Birkaç gün sonra elimde avukat çantası, o zamana kadar hiç kullanmadığım yeşil minibüsle heybetli binaya gidiyorum… Demek “hukuk” burada... İnsanların kalplerindeki yangınlar burada söndürülüyor yahut kor ateşler insanları bu kapılar ardında yakıyor.

İlk bir hafta aval aval gezdiğim, her seferinde kaybolduğum koridorlara alışmaya başlıyorum. Deneyimsizliğimden, icra dairelerine mahpusum.
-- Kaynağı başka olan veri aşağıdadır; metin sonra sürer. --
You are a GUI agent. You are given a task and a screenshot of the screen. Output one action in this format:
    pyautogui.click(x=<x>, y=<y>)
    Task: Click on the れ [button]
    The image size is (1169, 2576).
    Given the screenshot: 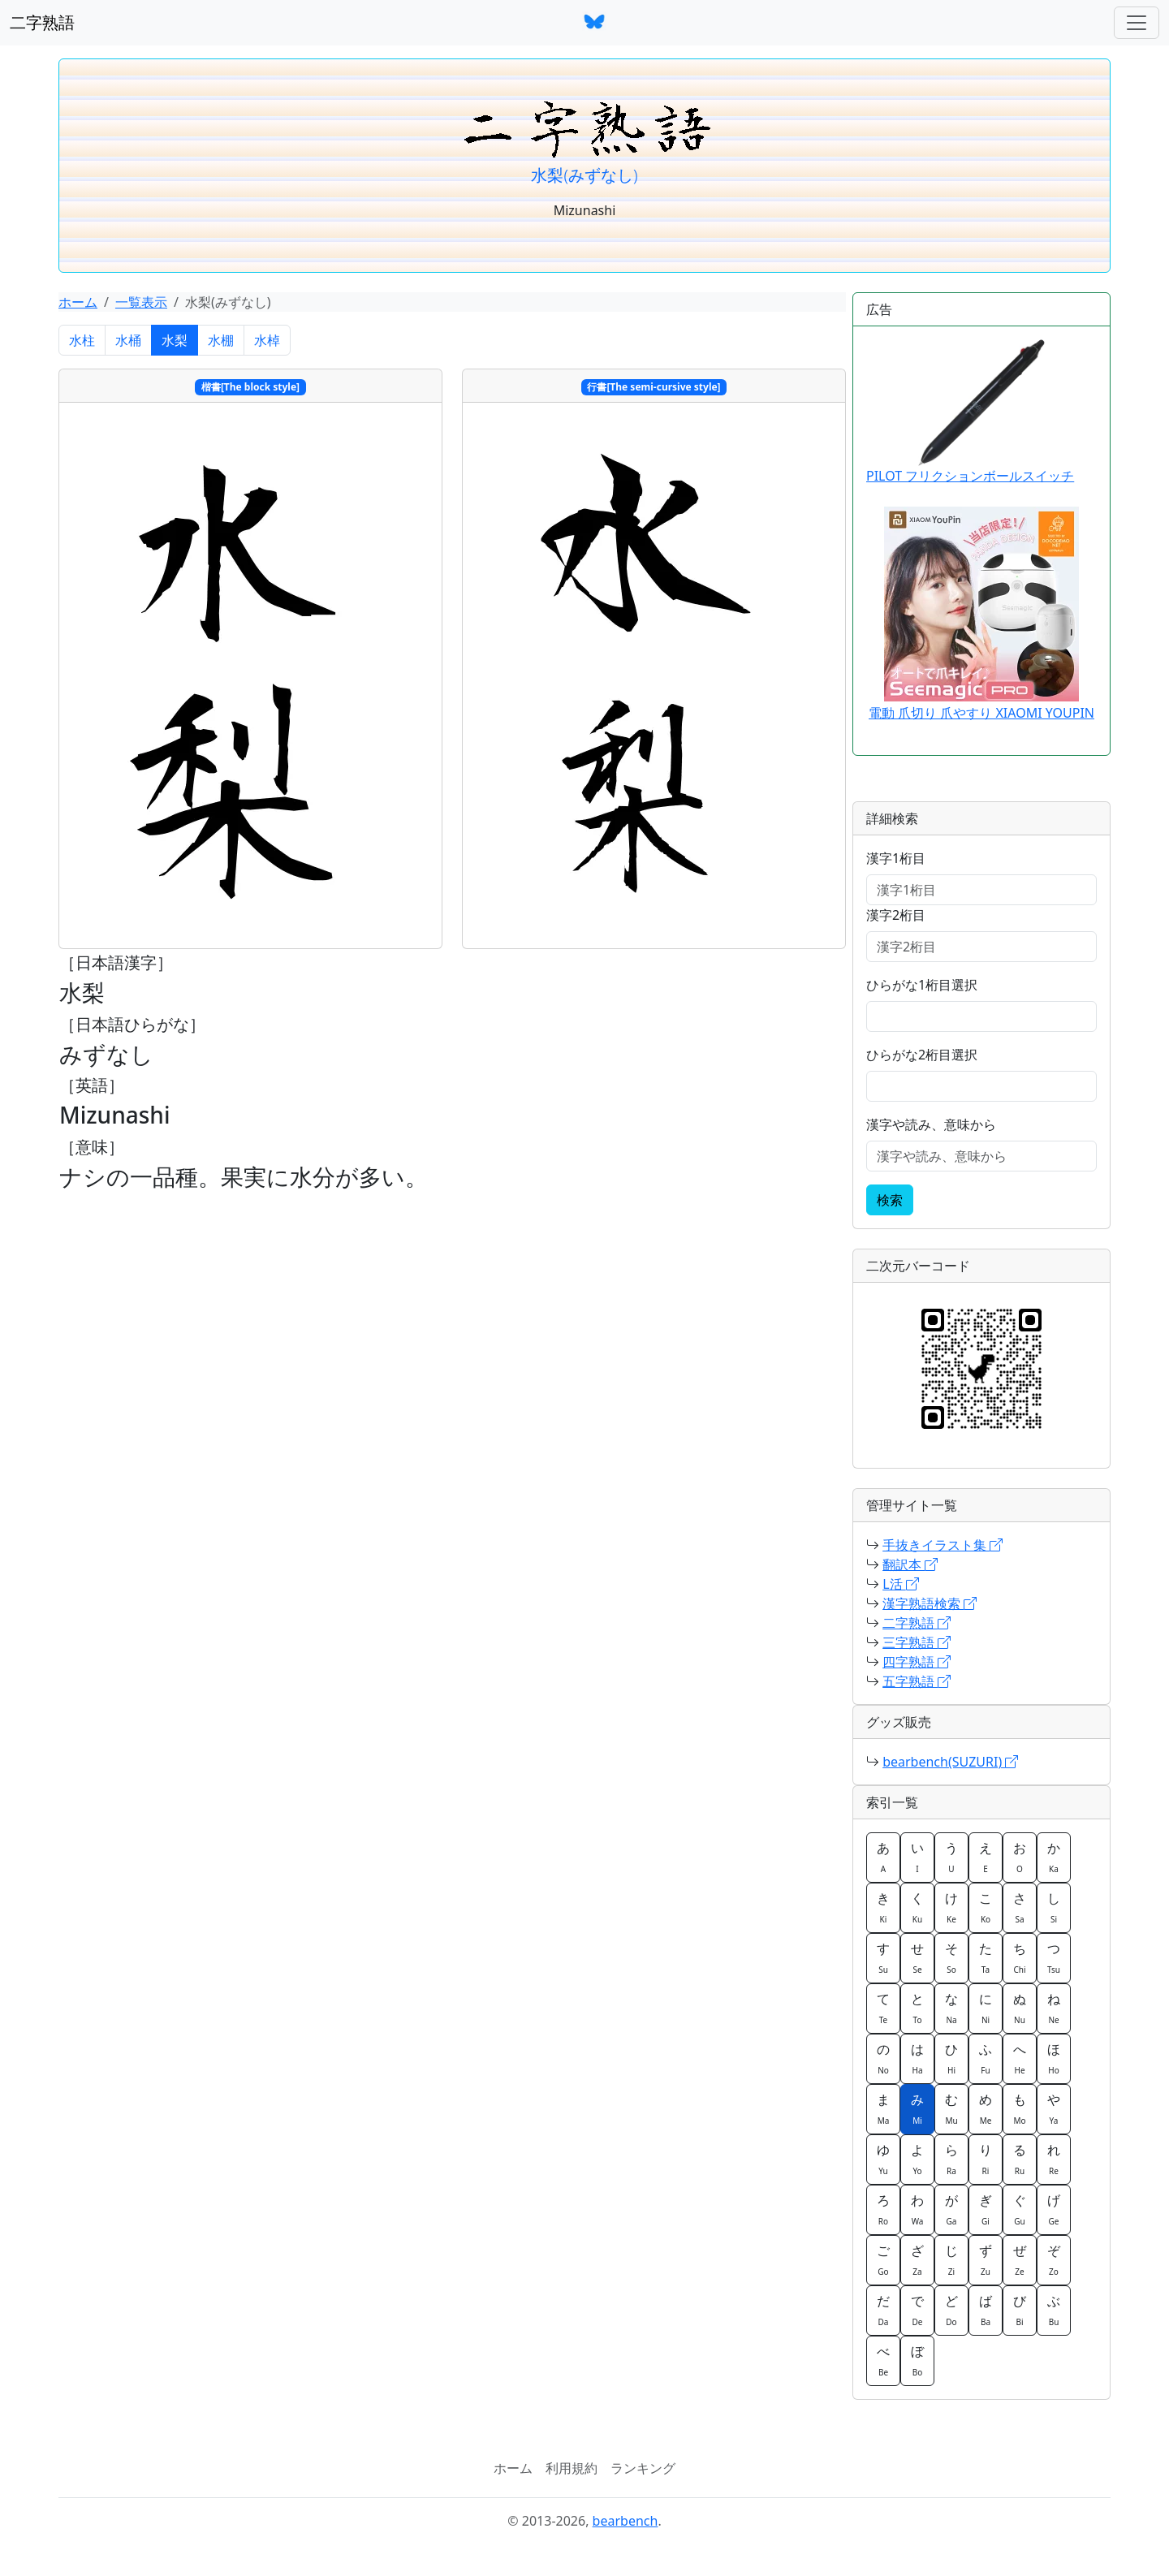 What is the action you would take?
    pyautogui.click(x=1053, y=2159)
     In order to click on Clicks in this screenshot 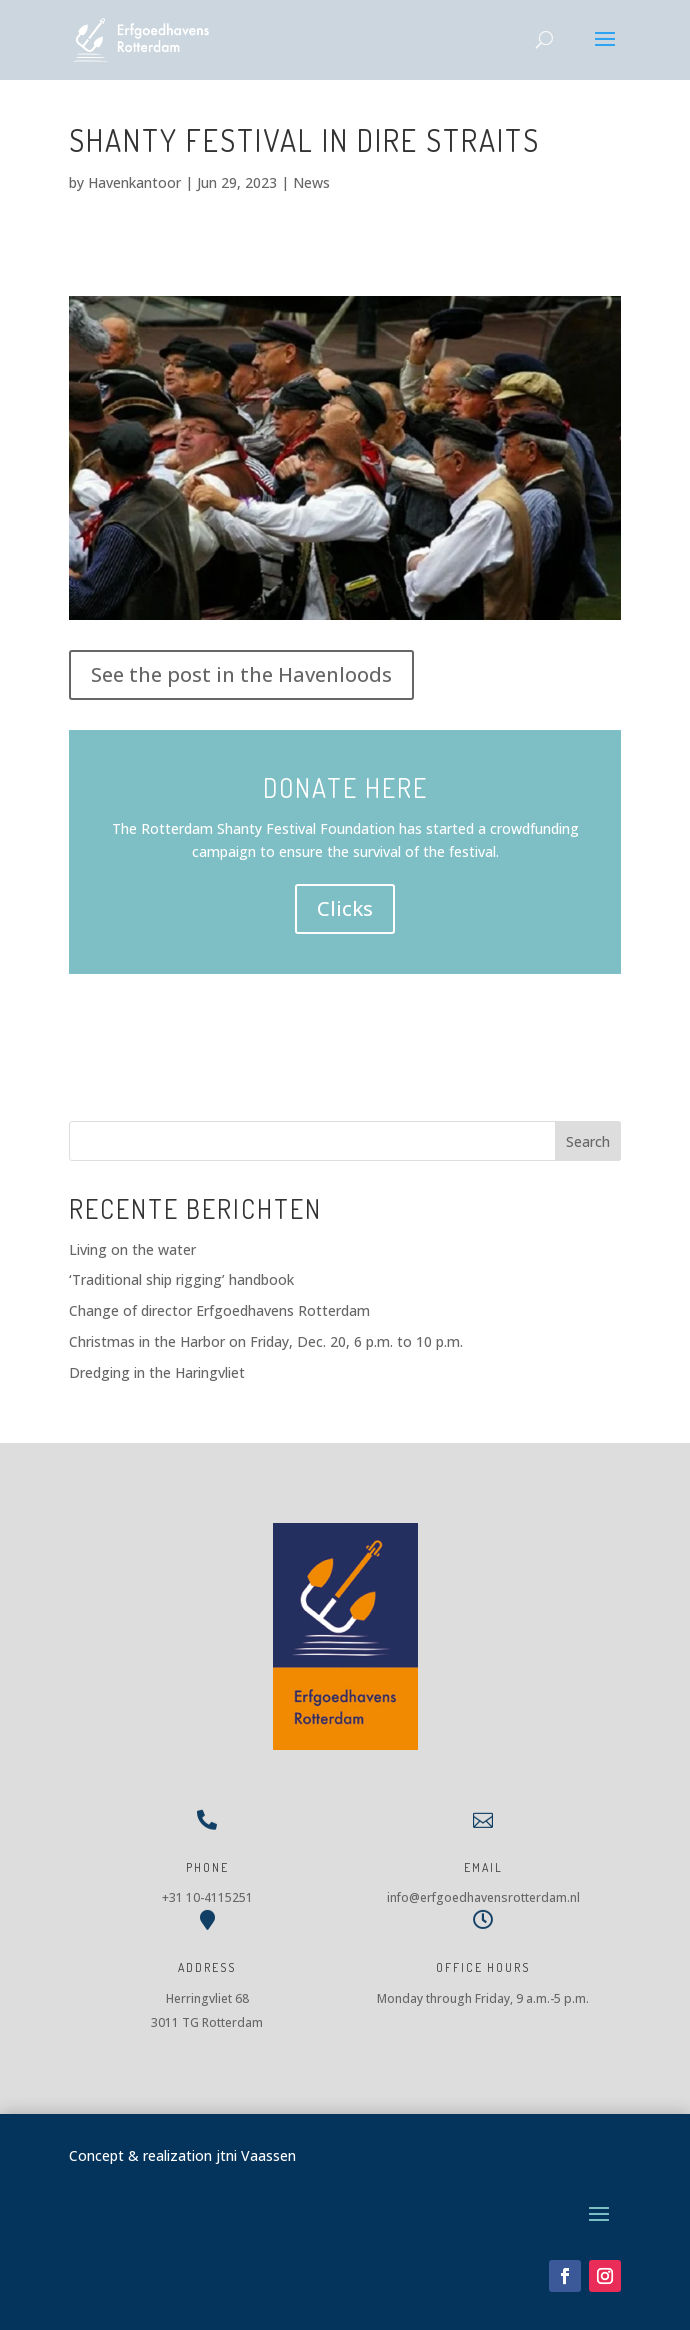, I will do `click(345, 908)`.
Pembe dosyalar arasında kayboluyorum her gün. Dosyaların mevcûdiyeti odayı sarıyor, kaplıyor. Kimisi mahzene sürülüyor, pembelikler günden güne çoğalıyor, ayak izleri daireyi turluyor; delgeçler, çoğalan ellerde gidip geliyor.

Azlık, çoklukla boğuşuyor âdeta. Konuşulan kelime, yüzdeki gülümseme, kalpteki merhamet azalıyor burada.

Kendi benliğinden ırak, duygularının üzerine toprak atarak yürüyen yaşayan ölüler doldurmuş bu mezarlıkvari yapıyı. Boş kalan memurun yakasına yapışılır, borçlunun babası mezarında rahat bırakılmaz, tüm varlığı hacze tutsaktır. Anlaşmanın, anlaşılmanın, tokalaşıp ayrılmanın değil, ayrışmanın merkezidir bu oda şimdi.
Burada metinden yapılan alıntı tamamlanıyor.